Un nouveau coup d'arrêt
Ce nouveau refus intervient après l'exclusion de Monaco des championnats professionnels, Élite 1 et Élite 2, pour raisons économiques. La FFBB a estimé qu'aucune mesure dérogatoire ne pouvait être accordée au nom de “l'intérêt supérieur du basket” sans porter atteinte à l'intégrité et à l'équité de ses compétitions, à quelques jours seulement de la reprise de la saison de NM1, prévue le 18 septembre. Une position d'autant plus dure à encaisser pour le club de la Principauté qu'il avait entamé la reconstruction d'un effectif ambitieux pour la troisième division, avec les signatures notamment d'Axel Toupane, Kenny Kasiama et Luka Asceric.
Le CNOSF saisi pour une conciliation en urgence
Face à ce nouveau coup d'arrêt, l'AS Monaco a annoncé lundi 14 septembre avoir saisi le Comité national olympique et sportif français (CNOSF), pour une conciliation en urgence. Selon son avocat, Me Xavier Le Cerf-Galle, le club s'est tourné vers l'instance olympique avec les documents manquants qui avaient jusqu'alors fermé la porte à une intégration en NM1. Cette conciliation ne constitue toutefois pas une décision de justice : elle peut déboucher sur une proposition de règlement, mais celle-ci ne s'impose pas automatiquement à la FFBB. Compte tenu du calendrier extrêmement serré, ce recours vise avant tout à éviter que la saison 2026-2027 ne démarre sans l'AS Monaco en NM1, ce qui rendrait une réintégration ultérieure beaucoup plus difficile à organiser.
Le risque de perte du statut professionnel
L'enjeu est de taille pour le club de la Principauté.

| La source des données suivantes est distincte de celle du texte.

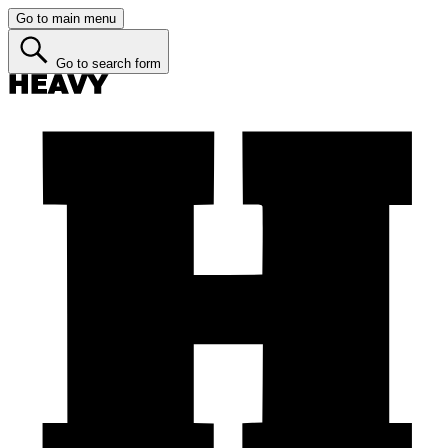
Go to main menu
Go to search form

Sans issue favorable devant le CNOSF, la Roca Team perdrait purement et simplement son statut professionnel et basculerait en Nationale 3, la cinquième division française, niveau où évolue déjà son équipe réserve, qui deviendrait alors de fait l'équipe première du club. Une descente qui bouleverserait l'ensemble du modèle sportif et économique de la structure : impossible, dans ce scénario, de conserver le même effectif, les mêmes contrats, ni la moindre participation aux compétitions européennes. Il faudrait reconstruire autour de joueurs amateurs ou semi-professionnels, avec un budget très réduit et un projet de remontée étalé sur plusieurs saisons, face à des équipes régionales comme Golfe-Juan, Bastia, Bandol ou Aubenas.

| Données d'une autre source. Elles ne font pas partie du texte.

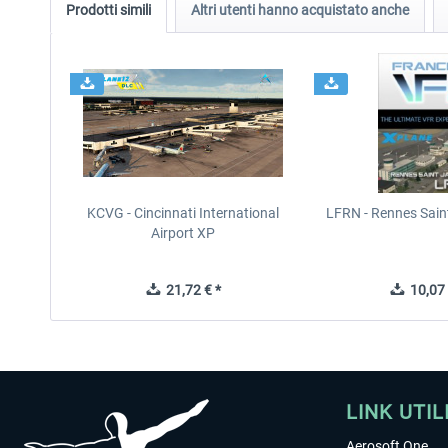
Prodotti simili
Altri utenti hanno acquistato anche
KCVG - Cincinnati International
LFRN - Rennes Sain
Airport XP
21,72 € *
10,07 
LINK UTIL
Aerosoft One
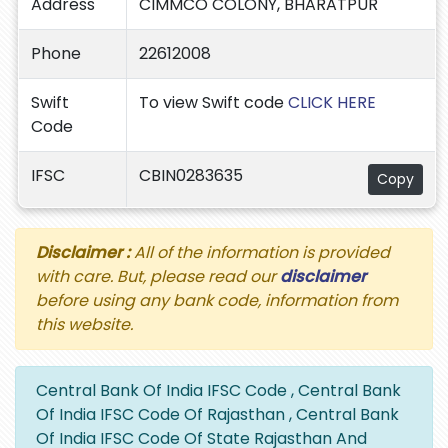
Address
CIMMCO COLONY, BHARATPUR
Phone
22612008
Swift
To view Swift code
CLICK HERE
Code
IFSC
CBIN0283635
Copy
Disclaimer :
All of the information is provided
with care. But, please read our
disclaimer
before using any bank code, information from
this website.
Central Bank Of India IFSC Code , Central Bank
Of India IFSC Code Of Rajasthan , Central Bank
Of India IFSC Code Of State Rajasthan And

L'AS Monaco Basket sans championnat pour la saison
Le contraste avec le passé récent du club est saisissant. Triple championne de France (2023, 2024 et 2026), finaliste de l'EuroLigue en 2025 et victorieuse de l'EuroCoupe en 2021, l'AS Monaco Basket se retrouve aujourd'hui sans championnat pour la saison qui débute, après plusieurs mois de graves difficultés financières et un changement de propriétaire de son secteur professionnel survenu cet été. Le 1er septembre, jour de son départ officiel du monde professionnel, le club avait pourtant affirmé vouloir “engager la refondation de son projet sportif, économique et sociétal sur des bases solides et pérennes”, misant notamment sur l'entrée au capital d'un nouvel investisseur européen et un budget prévisionnel estimé entre 4 et 5 millions d'euros, la fourchette haute pour un club de Nationale 1.

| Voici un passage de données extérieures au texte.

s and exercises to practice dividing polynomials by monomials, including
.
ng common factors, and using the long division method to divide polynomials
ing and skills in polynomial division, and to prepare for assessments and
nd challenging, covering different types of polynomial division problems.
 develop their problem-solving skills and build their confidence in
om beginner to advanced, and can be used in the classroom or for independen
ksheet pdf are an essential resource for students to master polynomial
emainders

Le championnat de troisième division doit de toute façon débuter comme prévu le 18 septembre, avec ou sans la Roca Team. Le recours devant le CNOSF représente désormais le dernier levier institutionnel immédiat dont dispose le club pour espérer éviter la chute en N3 et préserver, au moins partiellement, l'héritage sportif construit ces dernières années sur le Rocher.